"""

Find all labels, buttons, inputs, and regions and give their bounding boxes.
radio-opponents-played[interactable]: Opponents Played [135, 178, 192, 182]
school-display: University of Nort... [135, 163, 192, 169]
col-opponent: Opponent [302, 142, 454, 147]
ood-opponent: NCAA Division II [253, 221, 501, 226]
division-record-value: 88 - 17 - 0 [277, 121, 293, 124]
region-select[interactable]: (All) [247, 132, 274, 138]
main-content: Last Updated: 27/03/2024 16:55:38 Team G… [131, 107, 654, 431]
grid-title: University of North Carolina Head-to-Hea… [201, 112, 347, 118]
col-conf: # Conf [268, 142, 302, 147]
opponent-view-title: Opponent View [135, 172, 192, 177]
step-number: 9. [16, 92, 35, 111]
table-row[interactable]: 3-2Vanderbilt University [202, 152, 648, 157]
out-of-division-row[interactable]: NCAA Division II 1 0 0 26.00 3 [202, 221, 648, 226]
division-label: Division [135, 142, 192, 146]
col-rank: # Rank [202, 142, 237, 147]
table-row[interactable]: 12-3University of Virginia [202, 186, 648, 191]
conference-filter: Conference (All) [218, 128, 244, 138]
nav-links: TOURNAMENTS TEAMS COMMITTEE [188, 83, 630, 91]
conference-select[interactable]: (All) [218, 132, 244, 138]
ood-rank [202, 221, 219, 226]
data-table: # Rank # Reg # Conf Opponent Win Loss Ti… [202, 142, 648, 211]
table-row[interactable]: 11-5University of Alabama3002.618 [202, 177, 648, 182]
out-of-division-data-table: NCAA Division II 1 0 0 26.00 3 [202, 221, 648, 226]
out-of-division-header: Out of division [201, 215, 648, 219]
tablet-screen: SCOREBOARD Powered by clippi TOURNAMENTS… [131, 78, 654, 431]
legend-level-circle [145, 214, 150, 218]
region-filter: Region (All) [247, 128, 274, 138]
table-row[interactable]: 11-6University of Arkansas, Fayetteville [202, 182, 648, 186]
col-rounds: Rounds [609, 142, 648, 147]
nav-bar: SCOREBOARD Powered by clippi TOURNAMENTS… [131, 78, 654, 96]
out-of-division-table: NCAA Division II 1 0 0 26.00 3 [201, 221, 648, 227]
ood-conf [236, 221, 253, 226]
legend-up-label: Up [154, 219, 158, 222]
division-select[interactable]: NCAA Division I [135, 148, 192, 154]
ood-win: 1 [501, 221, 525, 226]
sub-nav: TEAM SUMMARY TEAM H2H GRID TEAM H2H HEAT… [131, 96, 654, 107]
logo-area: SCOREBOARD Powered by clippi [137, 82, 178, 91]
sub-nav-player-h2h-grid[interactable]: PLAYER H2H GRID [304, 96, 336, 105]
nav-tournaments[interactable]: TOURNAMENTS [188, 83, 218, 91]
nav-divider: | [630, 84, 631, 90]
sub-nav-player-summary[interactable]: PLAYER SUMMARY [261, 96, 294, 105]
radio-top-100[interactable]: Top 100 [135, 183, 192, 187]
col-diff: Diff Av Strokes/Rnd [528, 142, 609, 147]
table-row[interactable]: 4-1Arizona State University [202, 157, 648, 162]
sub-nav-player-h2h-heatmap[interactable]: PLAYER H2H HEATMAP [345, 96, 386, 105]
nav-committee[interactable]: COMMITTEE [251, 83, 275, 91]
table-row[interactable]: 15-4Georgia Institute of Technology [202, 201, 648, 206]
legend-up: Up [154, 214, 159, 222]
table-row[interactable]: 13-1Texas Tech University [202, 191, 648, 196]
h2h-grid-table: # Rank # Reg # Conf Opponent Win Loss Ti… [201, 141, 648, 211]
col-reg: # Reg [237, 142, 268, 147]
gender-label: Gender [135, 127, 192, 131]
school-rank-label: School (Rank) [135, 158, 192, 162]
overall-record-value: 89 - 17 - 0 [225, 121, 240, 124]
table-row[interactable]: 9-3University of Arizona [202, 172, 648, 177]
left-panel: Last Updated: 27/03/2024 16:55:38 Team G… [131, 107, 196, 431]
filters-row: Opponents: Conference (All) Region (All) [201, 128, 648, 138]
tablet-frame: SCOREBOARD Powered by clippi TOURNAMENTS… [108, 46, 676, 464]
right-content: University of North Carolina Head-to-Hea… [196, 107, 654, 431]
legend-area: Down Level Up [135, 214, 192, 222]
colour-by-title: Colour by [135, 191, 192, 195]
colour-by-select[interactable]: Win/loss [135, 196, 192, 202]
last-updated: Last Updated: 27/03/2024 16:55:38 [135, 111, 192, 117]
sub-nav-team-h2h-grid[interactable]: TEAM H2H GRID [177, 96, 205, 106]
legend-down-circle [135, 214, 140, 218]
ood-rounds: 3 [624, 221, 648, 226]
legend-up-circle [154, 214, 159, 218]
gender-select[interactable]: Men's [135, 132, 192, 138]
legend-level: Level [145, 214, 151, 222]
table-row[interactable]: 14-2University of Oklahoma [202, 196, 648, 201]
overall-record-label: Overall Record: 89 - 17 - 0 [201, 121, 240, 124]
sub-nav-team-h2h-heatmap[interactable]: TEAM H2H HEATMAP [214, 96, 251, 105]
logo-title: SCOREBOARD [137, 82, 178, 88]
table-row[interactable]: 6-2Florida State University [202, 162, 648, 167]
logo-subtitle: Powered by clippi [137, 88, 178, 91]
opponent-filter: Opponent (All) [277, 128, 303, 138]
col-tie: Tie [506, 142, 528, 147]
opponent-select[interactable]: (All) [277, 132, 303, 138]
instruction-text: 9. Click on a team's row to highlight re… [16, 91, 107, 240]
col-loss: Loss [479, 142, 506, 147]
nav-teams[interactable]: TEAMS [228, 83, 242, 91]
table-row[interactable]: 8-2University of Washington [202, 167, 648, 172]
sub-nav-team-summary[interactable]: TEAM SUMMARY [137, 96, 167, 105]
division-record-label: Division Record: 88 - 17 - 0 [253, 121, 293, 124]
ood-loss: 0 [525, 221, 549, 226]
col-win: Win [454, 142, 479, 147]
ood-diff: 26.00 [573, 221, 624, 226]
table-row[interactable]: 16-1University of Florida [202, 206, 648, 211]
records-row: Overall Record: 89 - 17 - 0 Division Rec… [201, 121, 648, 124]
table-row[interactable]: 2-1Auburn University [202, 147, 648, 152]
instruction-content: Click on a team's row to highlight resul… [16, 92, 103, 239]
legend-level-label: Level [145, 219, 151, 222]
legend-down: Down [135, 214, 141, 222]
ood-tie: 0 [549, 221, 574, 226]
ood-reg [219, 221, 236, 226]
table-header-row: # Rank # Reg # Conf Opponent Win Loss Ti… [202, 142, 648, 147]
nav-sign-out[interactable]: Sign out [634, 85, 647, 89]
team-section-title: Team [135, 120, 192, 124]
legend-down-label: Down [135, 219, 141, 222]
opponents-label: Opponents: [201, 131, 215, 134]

"""
"""

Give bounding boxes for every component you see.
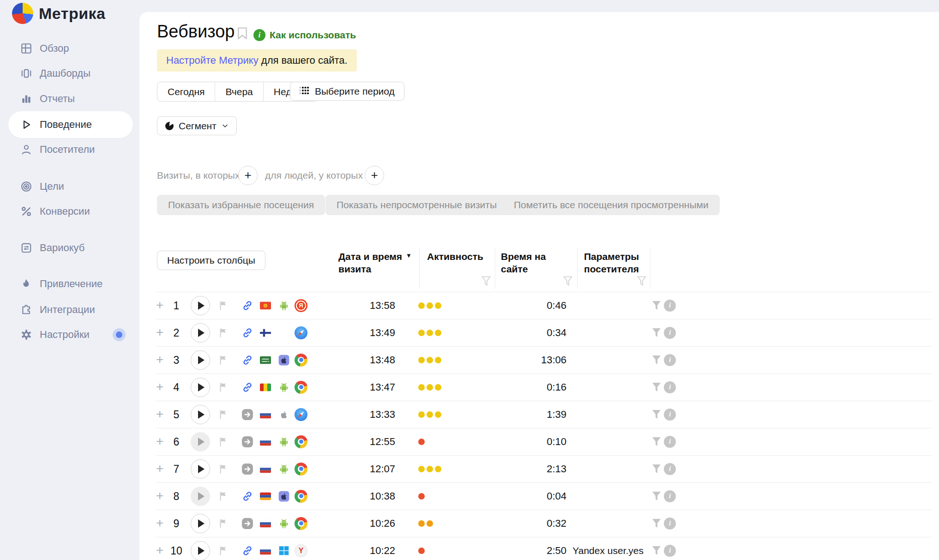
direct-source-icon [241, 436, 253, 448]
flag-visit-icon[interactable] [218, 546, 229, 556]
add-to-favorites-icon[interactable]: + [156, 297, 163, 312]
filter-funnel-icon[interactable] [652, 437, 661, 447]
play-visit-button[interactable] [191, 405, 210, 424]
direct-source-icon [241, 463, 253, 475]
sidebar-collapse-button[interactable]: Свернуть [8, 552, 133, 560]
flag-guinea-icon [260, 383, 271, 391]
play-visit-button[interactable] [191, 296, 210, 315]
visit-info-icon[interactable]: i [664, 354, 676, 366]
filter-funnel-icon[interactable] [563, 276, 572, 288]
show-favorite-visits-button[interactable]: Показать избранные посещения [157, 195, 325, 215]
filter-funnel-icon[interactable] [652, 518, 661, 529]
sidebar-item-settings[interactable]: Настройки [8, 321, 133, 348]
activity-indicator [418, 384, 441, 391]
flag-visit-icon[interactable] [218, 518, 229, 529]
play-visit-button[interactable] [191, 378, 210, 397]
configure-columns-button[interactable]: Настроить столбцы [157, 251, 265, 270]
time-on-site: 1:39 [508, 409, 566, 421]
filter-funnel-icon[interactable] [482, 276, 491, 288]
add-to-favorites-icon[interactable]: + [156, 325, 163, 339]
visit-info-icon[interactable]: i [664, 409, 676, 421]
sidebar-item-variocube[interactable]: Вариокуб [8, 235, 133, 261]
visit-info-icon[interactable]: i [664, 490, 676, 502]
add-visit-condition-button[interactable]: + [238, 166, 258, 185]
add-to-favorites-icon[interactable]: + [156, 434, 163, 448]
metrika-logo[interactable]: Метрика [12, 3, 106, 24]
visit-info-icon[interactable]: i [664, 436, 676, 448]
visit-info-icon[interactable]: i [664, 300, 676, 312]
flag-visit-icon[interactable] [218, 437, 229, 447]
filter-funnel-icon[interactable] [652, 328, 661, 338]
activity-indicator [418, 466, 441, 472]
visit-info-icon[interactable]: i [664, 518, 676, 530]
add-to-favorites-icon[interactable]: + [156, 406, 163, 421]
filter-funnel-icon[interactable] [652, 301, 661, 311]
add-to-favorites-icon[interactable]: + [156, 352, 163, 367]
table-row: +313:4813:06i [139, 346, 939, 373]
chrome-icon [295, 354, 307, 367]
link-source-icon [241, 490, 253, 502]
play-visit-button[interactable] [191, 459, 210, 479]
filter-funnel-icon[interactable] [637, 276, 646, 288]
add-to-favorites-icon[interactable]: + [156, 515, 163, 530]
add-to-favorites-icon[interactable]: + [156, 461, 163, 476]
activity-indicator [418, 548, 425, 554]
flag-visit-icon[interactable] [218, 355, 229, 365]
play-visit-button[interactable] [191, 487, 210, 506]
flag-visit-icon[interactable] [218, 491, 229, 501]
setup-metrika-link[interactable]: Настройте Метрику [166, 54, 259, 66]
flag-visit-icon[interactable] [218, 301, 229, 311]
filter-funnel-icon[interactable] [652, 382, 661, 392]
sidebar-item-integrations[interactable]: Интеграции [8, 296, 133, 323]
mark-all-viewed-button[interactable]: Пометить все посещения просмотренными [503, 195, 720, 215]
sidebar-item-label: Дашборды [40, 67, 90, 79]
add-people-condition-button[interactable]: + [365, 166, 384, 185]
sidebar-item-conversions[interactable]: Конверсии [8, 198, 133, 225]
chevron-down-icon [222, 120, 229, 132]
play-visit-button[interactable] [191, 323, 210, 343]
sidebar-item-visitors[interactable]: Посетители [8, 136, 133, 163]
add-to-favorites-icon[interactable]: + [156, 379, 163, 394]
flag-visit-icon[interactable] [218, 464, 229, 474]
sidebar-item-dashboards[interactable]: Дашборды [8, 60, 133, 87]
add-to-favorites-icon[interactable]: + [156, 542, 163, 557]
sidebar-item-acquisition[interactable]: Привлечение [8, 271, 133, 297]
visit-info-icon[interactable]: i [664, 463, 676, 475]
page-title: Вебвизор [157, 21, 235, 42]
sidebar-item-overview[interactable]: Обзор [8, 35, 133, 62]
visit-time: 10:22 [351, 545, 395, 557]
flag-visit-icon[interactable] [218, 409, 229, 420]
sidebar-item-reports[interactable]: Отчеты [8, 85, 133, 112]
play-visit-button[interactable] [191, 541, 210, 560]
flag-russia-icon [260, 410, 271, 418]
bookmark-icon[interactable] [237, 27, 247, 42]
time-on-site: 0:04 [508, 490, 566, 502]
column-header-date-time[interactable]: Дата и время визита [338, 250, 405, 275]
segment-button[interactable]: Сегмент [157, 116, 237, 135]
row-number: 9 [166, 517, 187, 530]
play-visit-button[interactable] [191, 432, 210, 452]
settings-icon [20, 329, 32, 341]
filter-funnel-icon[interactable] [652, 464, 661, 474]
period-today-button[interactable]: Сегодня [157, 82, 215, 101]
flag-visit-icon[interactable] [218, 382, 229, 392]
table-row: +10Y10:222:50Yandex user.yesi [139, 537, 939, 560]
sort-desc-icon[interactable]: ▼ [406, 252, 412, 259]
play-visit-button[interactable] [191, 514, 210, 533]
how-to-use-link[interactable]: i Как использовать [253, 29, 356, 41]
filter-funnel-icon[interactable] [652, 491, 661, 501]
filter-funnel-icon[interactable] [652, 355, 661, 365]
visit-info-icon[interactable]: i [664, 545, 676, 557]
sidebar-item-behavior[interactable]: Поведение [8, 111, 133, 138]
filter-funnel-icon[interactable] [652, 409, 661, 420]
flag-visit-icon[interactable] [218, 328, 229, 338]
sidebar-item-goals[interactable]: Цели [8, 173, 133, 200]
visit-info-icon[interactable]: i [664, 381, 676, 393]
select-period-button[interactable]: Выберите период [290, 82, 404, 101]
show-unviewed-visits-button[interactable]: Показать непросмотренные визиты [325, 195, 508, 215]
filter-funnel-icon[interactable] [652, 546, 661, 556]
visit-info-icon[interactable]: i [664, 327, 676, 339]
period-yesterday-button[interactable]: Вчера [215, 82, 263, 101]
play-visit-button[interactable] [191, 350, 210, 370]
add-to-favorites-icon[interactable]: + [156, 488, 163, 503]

"""
"""

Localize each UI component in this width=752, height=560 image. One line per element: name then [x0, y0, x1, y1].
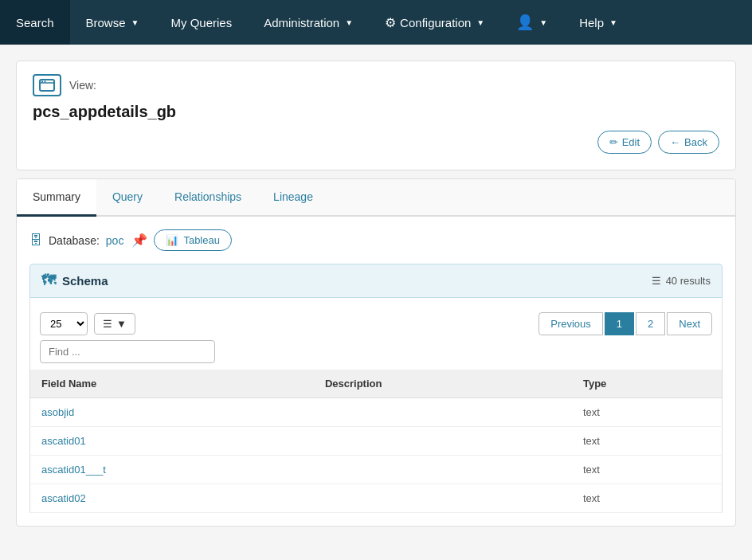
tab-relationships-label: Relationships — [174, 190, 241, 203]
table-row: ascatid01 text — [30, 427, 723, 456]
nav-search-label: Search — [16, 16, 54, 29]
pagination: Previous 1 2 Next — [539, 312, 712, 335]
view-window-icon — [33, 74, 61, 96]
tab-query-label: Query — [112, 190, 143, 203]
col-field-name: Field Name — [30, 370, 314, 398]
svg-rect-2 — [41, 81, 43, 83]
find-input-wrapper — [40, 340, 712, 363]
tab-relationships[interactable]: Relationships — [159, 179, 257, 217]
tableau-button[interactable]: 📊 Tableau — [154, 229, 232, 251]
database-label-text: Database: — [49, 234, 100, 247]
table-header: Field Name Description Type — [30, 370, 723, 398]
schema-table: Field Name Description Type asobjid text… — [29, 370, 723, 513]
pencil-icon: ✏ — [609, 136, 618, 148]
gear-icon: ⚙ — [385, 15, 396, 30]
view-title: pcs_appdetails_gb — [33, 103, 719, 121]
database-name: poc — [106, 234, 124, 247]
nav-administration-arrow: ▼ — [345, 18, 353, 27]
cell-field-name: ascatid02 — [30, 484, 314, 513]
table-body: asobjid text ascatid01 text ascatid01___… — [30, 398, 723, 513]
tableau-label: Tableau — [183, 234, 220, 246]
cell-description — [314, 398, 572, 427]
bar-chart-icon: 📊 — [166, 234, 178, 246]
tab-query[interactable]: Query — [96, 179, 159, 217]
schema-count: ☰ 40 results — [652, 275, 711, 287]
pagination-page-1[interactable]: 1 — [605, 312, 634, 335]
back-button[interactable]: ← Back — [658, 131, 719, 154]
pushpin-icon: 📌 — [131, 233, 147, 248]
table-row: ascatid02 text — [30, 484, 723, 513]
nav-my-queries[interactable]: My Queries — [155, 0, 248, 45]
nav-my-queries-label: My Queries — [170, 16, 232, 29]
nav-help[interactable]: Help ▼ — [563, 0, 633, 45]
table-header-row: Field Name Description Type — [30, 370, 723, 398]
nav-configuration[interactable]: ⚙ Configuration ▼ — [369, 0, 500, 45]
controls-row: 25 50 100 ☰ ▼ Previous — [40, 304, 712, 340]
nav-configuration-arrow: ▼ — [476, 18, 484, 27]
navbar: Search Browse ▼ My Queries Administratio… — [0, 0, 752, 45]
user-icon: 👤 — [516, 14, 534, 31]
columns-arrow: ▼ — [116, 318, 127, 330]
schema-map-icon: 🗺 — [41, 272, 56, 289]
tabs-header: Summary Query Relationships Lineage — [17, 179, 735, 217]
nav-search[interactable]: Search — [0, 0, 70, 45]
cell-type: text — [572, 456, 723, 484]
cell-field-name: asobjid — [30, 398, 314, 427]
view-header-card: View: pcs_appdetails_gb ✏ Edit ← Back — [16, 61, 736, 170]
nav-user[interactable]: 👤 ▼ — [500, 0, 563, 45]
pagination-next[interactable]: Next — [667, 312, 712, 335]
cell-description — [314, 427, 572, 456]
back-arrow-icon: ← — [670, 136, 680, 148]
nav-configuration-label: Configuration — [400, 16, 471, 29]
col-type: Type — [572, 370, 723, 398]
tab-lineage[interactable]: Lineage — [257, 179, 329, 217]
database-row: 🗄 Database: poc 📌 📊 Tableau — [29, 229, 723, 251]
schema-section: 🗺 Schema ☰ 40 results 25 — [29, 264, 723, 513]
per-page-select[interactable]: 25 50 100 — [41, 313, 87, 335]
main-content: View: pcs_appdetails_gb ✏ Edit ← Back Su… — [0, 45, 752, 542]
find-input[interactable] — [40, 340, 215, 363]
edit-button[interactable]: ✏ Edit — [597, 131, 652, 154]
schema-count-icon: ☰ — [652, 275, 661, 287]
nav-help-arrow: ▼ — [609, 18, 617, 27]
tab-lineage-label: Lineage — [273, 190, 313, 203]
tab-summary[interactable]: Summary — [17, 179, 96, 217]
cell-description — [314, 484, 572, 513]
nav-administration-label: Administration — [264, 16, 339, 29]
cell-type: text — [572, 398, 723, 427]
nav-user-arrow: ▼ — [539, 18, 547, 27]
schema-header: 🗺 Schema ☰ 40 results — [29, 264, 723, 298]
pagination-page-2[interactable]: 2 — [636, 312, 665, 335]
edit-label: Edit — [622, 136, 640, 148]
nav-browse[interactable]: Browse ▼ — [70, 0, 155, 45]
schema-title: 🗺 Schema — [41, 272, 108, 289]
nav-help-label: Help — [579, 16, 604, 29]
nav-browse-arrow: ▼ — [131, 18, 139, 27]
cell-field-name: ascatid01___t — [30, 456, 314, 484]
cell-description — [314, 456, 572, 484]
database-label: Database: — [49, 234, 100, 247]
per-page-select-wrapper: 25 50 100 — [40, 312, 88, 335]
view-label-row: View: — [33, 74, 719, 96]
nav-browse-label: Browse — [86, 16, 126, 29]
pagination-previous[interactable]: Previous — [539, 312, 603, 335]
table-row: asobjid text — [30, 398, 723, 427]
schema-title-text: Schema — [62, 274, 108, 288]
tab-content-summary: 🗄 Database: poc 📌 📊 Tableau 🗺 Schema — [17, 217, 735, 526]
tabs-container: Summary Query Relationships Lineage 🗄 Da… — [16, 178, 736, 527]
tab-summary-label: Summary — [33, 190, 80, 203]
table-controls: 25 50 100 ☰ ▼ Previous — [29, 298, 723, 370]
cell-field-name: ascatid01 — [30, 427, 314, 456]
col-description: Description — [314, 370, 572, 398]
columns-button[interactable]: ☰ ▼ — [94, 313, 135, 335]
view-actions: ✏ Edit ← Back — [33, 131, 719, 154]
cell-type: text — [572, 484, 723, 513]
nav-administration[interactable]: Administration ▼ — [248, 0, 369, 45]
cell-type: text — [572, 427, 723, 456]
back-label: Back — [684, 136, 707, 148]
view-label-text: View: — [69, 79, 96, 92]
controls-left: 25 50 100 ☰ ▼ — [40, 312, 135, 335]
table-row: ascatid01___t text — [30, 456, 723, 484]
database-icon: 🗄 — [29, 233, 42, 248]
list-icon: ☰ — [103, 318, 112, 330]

"""

** EXERCISE PROMPT **
Using the listing above, show every line that includes the string "radio".

** REPLY **
radio-opponents-played[interactable]: Opponents Played [135, 178, 192, 182]
radio-top-100[interactable]: Top 100 [135, 183, 192, 187]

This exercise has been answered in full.